▶ **WHAT NEEDS TO BE DONE**
Retype all the entries word for word, but omit the pictures.

** SUPPLIED MATERIAL follows **

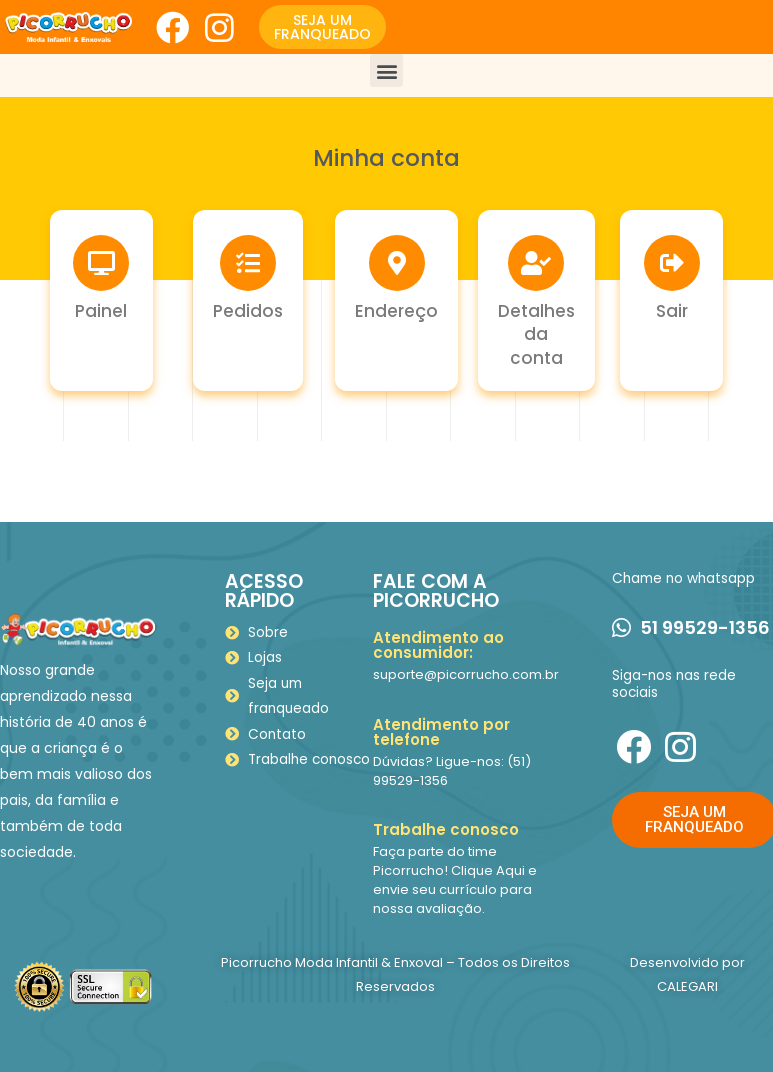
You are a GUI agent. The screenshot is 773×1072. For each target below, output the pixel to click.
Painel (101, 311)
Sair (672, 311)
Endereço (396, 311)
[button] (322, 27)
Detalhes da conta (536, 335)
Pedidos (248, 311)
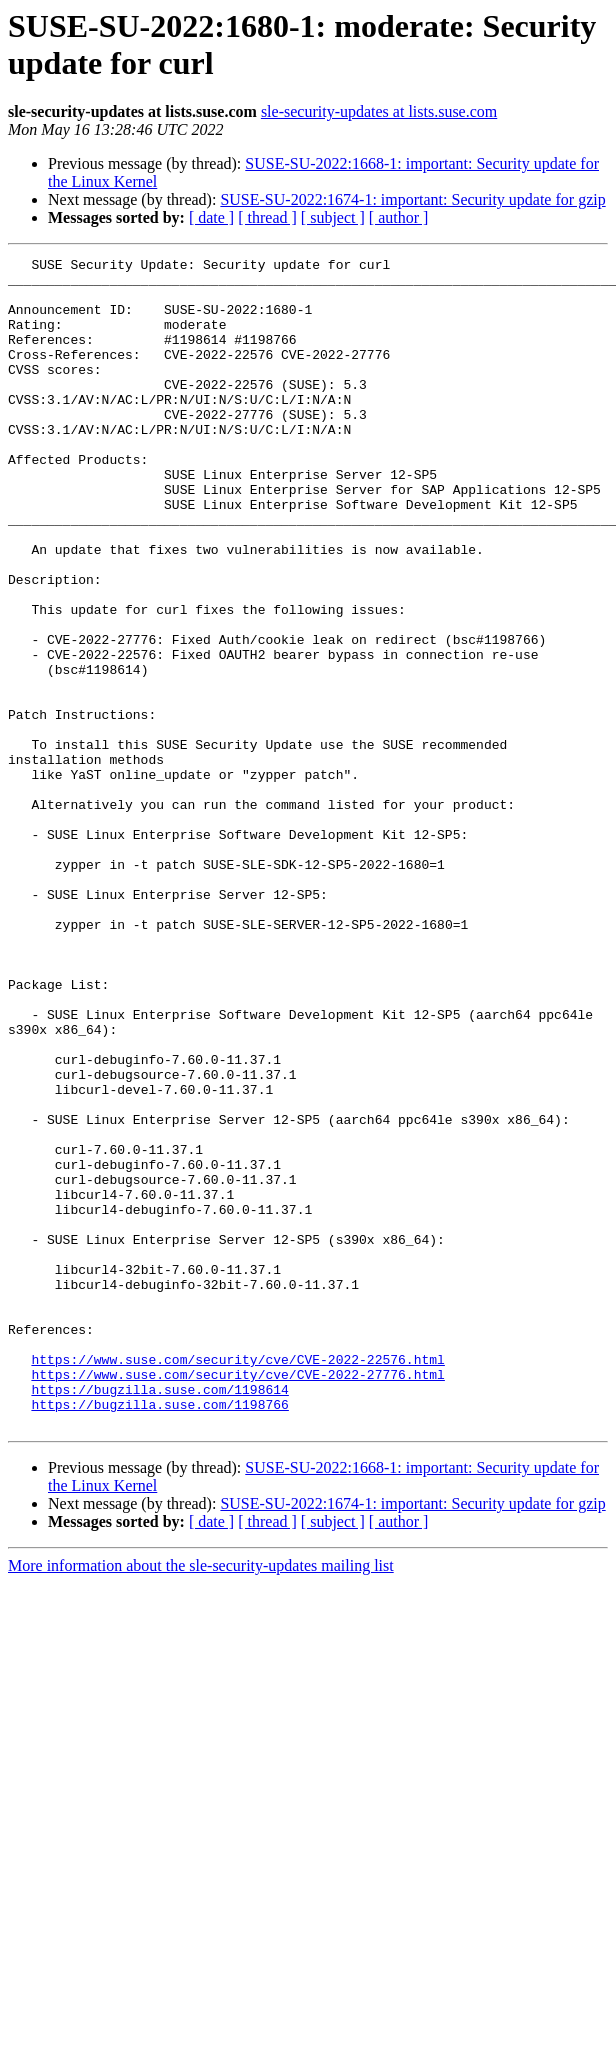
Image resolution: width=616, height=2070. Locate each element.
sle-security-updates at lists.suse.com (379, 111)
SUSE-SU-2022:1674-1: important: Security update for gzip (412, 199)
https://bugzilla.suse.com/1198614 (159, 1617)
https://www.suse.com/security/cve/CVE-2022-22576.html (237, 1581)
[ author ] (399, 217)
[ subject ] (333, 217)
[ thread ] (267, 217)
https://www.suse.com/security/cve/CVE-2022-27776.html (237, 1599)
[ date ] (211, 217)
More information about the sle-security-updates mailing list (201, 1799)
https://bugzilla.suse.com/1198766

** End of SUPPLIED MATERIAL **

▶ **WRITTEN ANSWER**
You are a GUI agent. The screenshot is 773×1072. For each target below, output the pixel to click.
Painel (101, 311)
Sair (672, 311)
Endereço (396, 311)
[button] (322, 27)
Detalhes da conta (536, 335)
Pedidos (248, 311)
Image resolution: width=616, height=2070. Locate each element.
sle-security-updates at lists.suse.com (379, 111)
SUSE-SU-2022:1674-1: important: Security update for gzip (412, 199)
https://bugzilla.suse.com/1198614 (159, 1617)
https://www.suse.com/security/cve/CVE-2022-22576.html (237, 1581)
[ author ] (399, 217)
[ subject ] (333, 217)
[ thread ] (267, 217)
https://www.suse.com/security/cve/CVE-2022-27776.html (237, 1599)
[ date ] (211, 217)
More information about the sle-security-updates mailing list (201, 1799)
https://bugzilla.suse.com/1198766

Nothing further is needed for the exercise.